“Remember Those Who Taught You the Word of God.”
Pastor Richard A. Harris (1934–2021) was the pastor of my youth. By God’s grace and through his efforts the Bethel Baptist Church of Sellersville, PA, was chartered in 1962 in an unlikely patch of Bucks County that, despite the otherwise booming growth of that county, has remained delightfully undeveloped. Despite what would be considered by most church-planters a terrible location, God blessed, and built a church of significance, one that averaged roughly a thousand attenders during most of my two decades there.

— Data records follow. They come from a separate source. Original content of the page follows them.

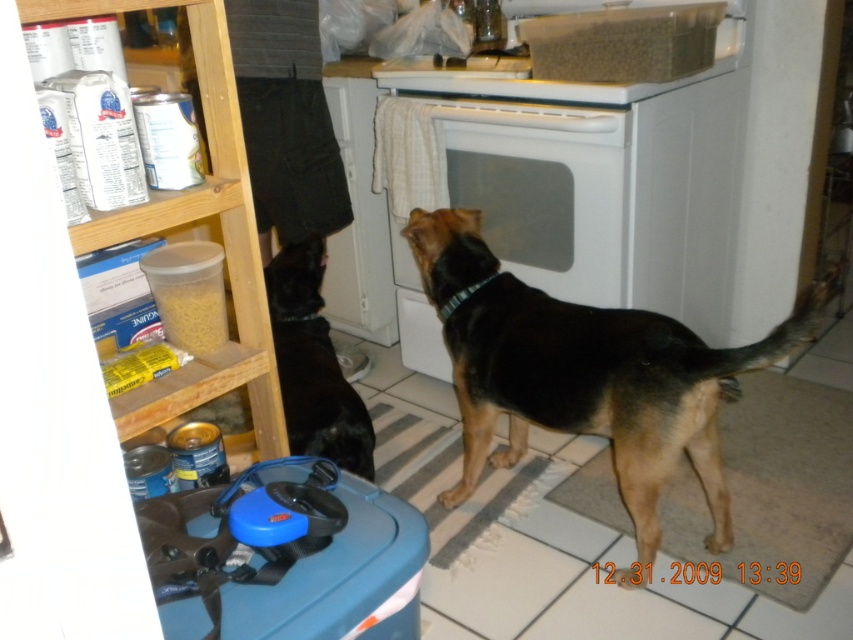 You are a dog owner who wants to feed your dogs. You see the white matte oven at center and the black fur dog at center. Which object is closer to the right side of the image?

The white matte oven at center is to the right of the black fur dog at center, so the white matte oven at center is closer to the right side of the image.

You are a dog trainer observing two dogs in a kitchen. You need to determine which dog is wider. The dogs are the brown fur dog at center and the black fur dog at center. Can you tell me which one is wider?

The brown fur dog at center is wider than the black fur dog at center according to the description provided.

You are standing in the kitchen and want to reach the white matte oven at center to preheat it. Considering your height is 5 feet 6 inches, can you comfortably reach the oven controls?

The white matte oven at center is 5.77 feet from viewer. Since your height is 5 feet 6 inches, you can comfortably reach the oven controls as the distance is within a typical comfortable reach range for someone of your height. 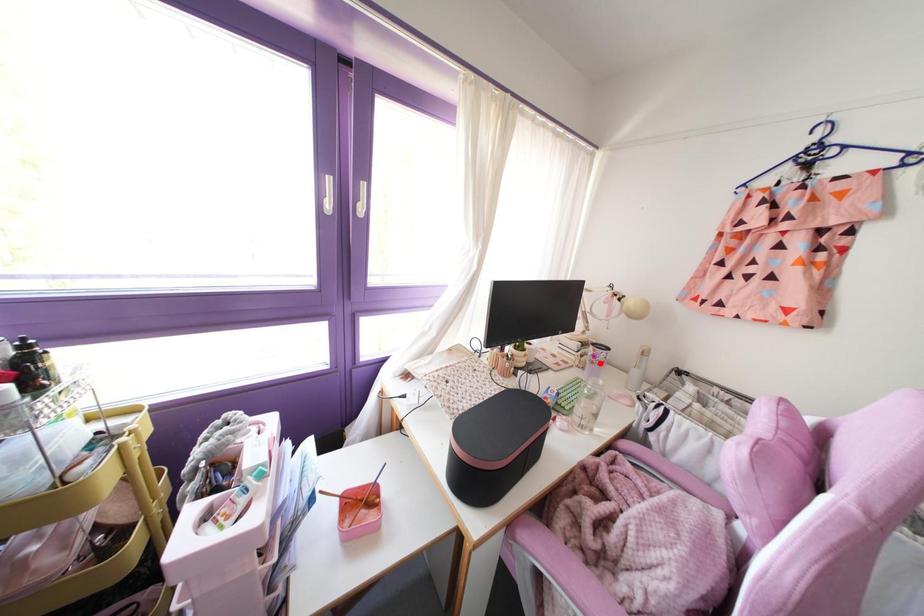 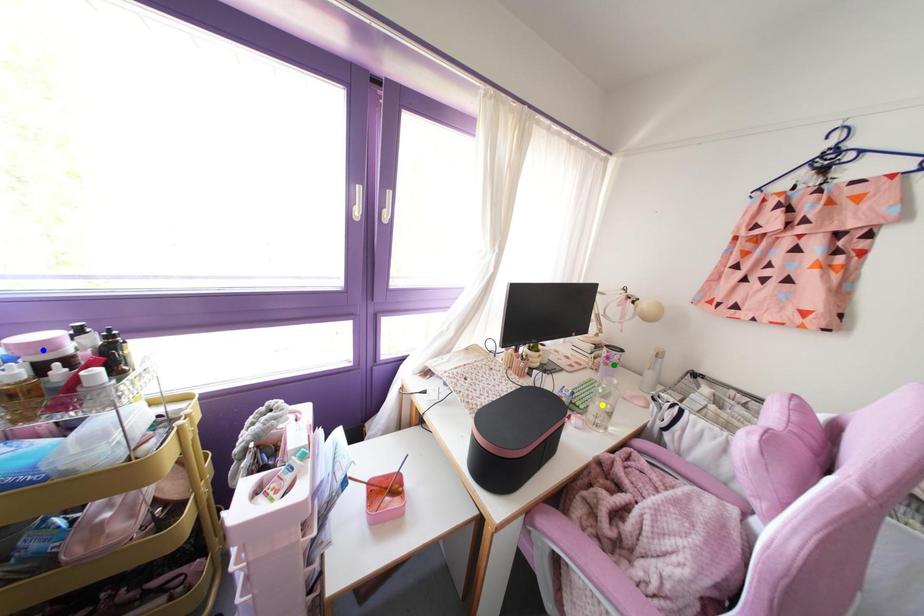 Question: I am providing you with two images of the same scene from different viewpoints. A red point is marked on the first image. You are given multiple points on the second image. Which spot in image 2 lines up with the point in image 1?

Choices:
 (A) blue point
 (B) yellow point
 (C) green point

Answer: (C)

Pastor Harris officiated my parents’ wedding in 1964 and shepherded my family into the early 1990s, when, one by one, we all moved away from the area. Pastor Harris was a strong preacher, an influencer in Fundamentalism, and one whose convictions led at times to conflict. But I remember him, in the truest understanding of the word, as my pastor. Pastor Harris never lost sight of the fact that his primary duty was to watch over the souls of the sheep that our Lord Christ had entrusted to him. He embodied the concept of “soul care.” He always had time to talk with me, and I remember well several conversations we had together in his office as I considered my life’s vocation.
Pastor Harris retired from Bethel in 2000 after some serious health issues, but remained active in various ministerial venues until his health finally failed him. His was a slow decline, and it is likely that his death this week will go largely unnoticed, even by those who knew him. But I would be wrong not to “remember the pastor who introduced me to the Word of God, to consider the outcome of his way of life, and to imitate him” (Heb 13:7).
A Saint in Glory Stands.
Thank you, Mark, for such a touching application of Hebrews 13:7. Sounds like he was a man of God who may not have had a name as renown as others, but, still, useful and impactful in the hands of the Lord and in the place where the Lord had him.